The newspaper articles seemed rather meaningless.
Three were about New York City landlords and another was about a purchase of an apartment in a chic Manhattan neighborhood by an NBA official, their URLs showed. But all became inherently consequential after they were removed at the behest of Jared Kushner, the publisher, a former contract employee for the New York Observer said on Tuesday.
Kushner, son-in-law of President Donald Trump, purchased the weekly newspaper in 2006, six years before asking software developer Austin Smith to erase four articles that had been previously published.
Smith, who was a consultant, told The Post the requests first came through a higher up and later Kushner himself. The stories were about Neil Rubler, a real-estate developer who in 2010 reached a settlement with New York City for forcing tenants out of their homes, according to BuzzFeed News, which originally reported the story. Kushner three days after Thanksgiving 2012 requested Smith erase a story about the purchase of a Manhattan apartment by now-NBA commissioner Adam Silver.

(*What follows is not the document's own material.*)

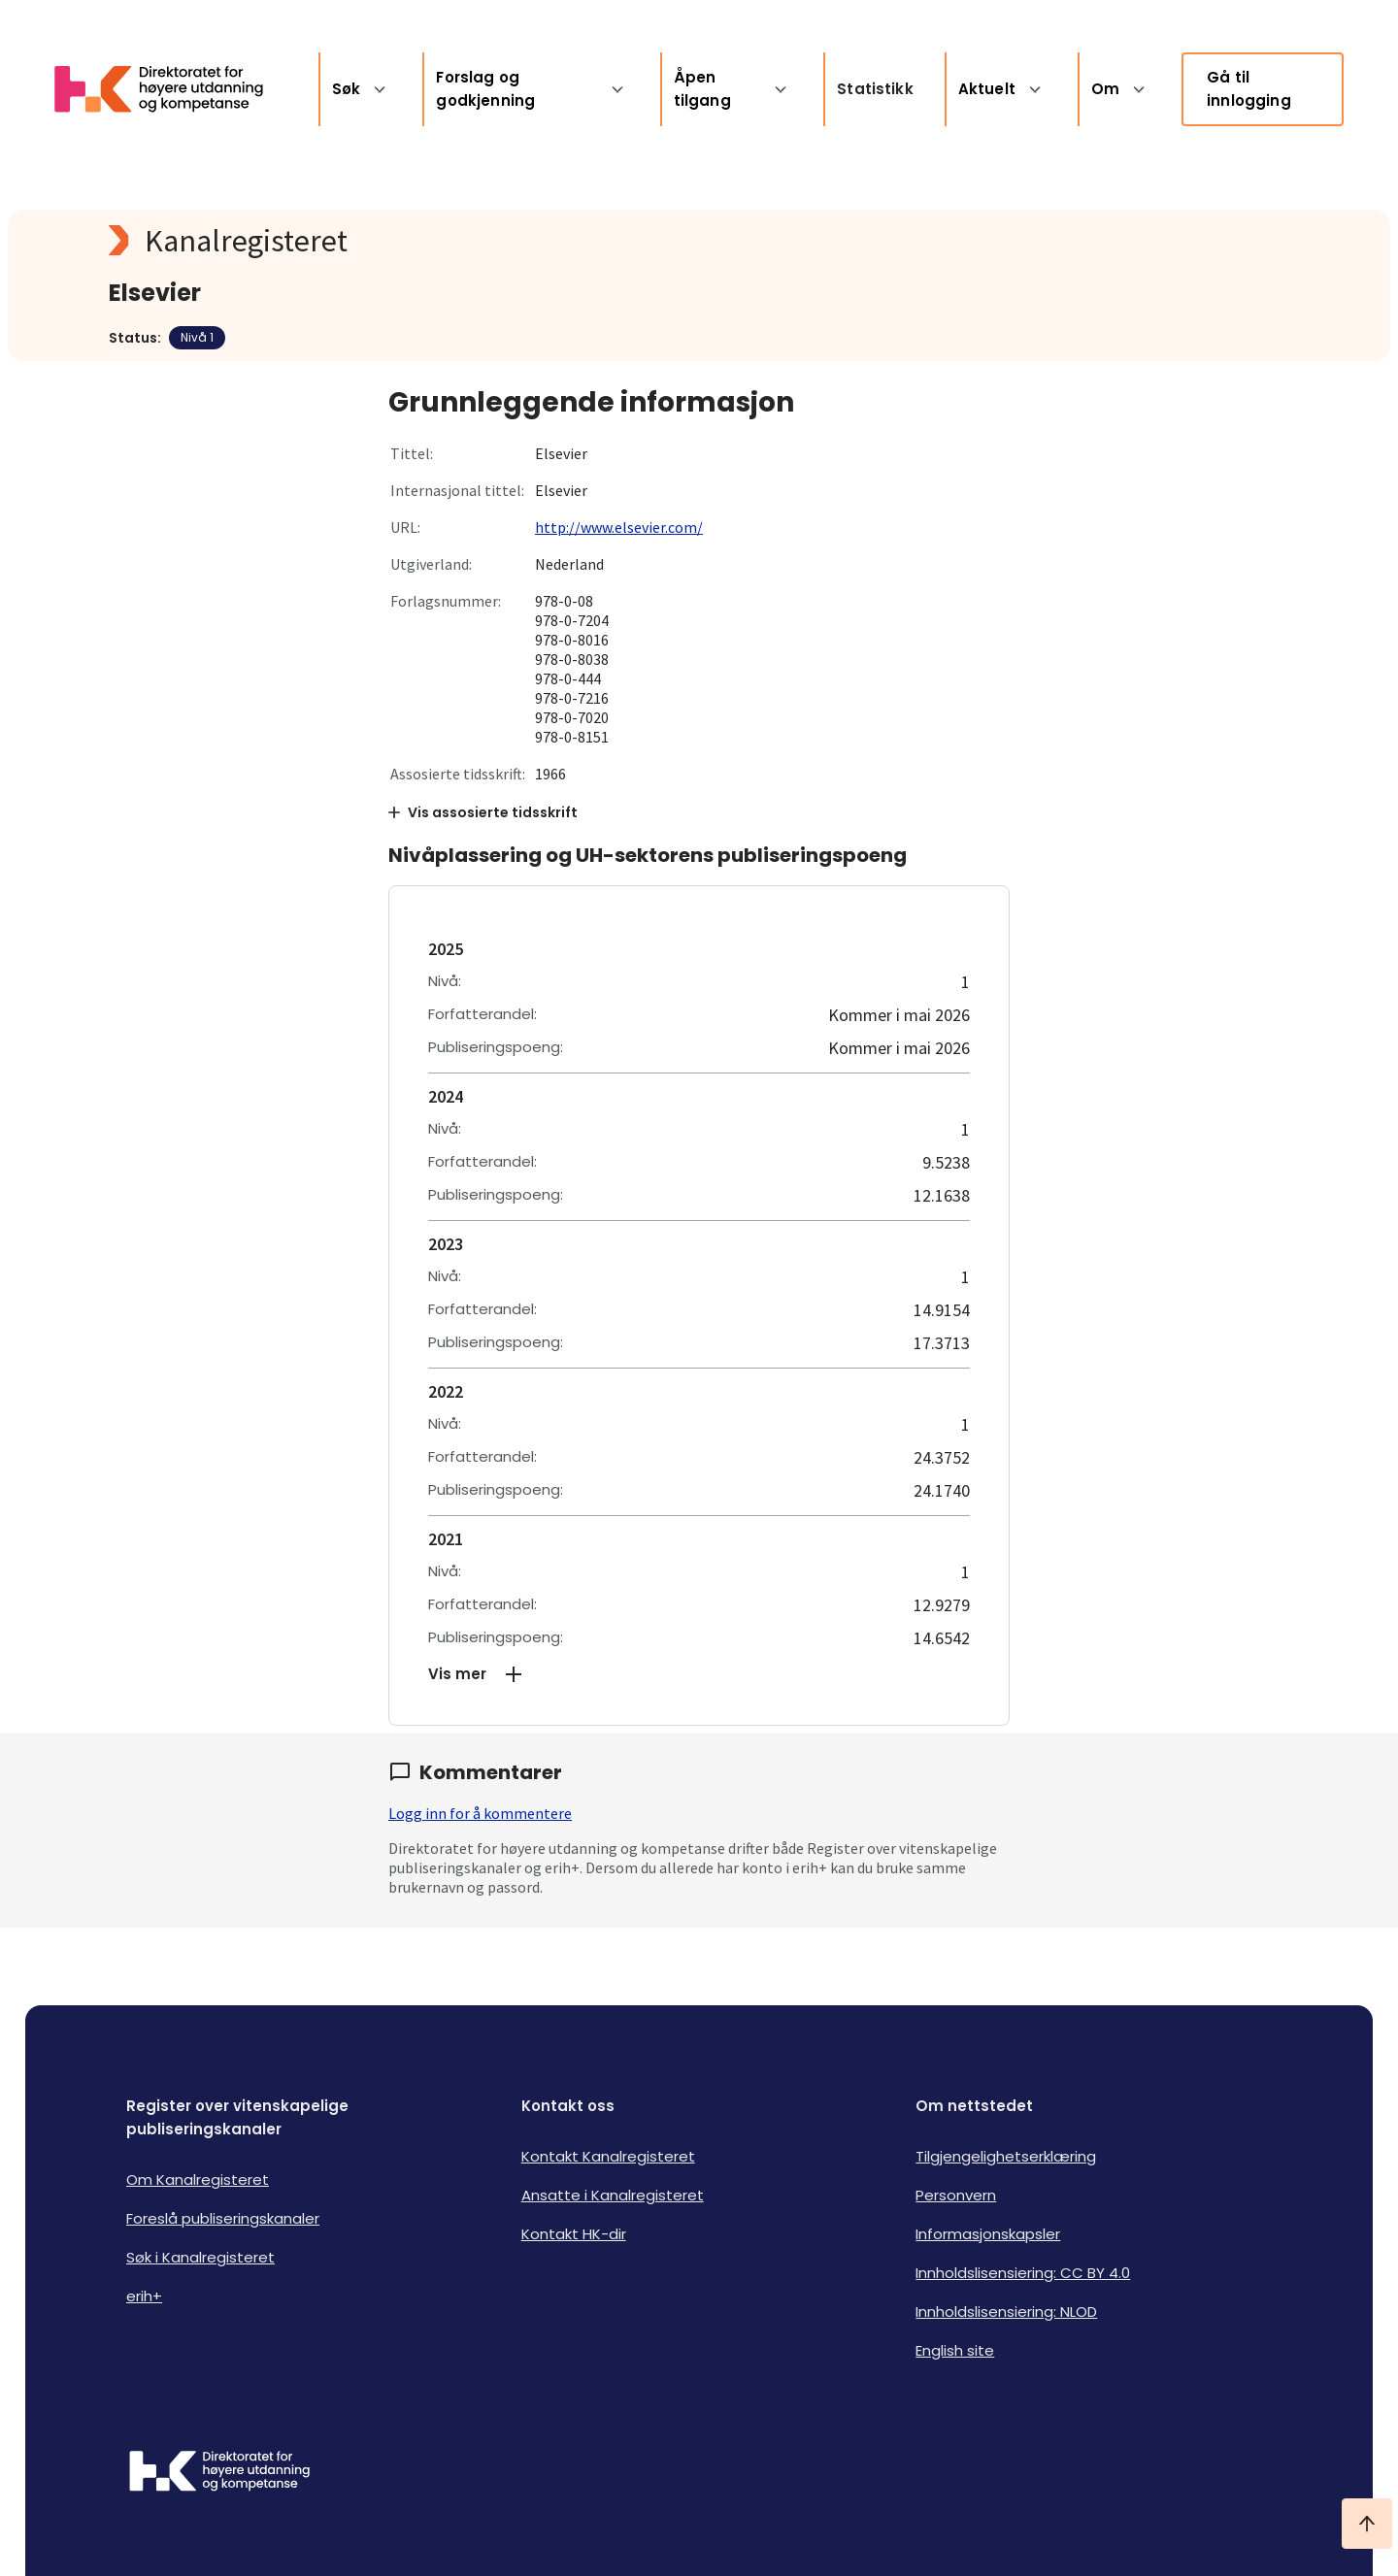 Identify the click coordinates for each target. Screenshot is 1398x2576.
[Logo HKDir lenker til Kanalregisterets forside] (170, 89)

Neither Rubler nor the White House returned requests for comment.
The executive framed the situation as a “delicate matter” and requested for the removal of three articles about Rubler, according to emails obtained by The Post. Kushner later in November requested the removal of the story about Silver.

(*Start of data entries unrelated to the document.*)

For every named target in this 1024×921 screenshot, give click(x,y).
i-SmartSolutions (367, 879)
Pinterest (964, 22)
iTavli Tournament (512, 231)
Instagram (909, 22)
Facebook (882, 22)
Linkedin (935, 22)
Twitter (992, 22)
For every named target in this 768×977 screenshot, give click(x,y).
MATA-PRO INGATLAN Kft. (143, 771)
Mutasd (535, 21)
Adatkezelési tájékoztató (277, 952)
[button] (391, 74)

The erasures first occurred under the leadership of then-editor-in-chief Elizabeth Spiers, who told The Post she was unaware of the erasure but said Kushner previously requested over the phone she couch stories about media mogul Rupert Murdoch, his mentor.
Spiers said it’s not unusual for newspaper owners who are less familiar with the business to request some stories be held. But it was unusual, she said, for Kushner to unilaterally erase a story from existence.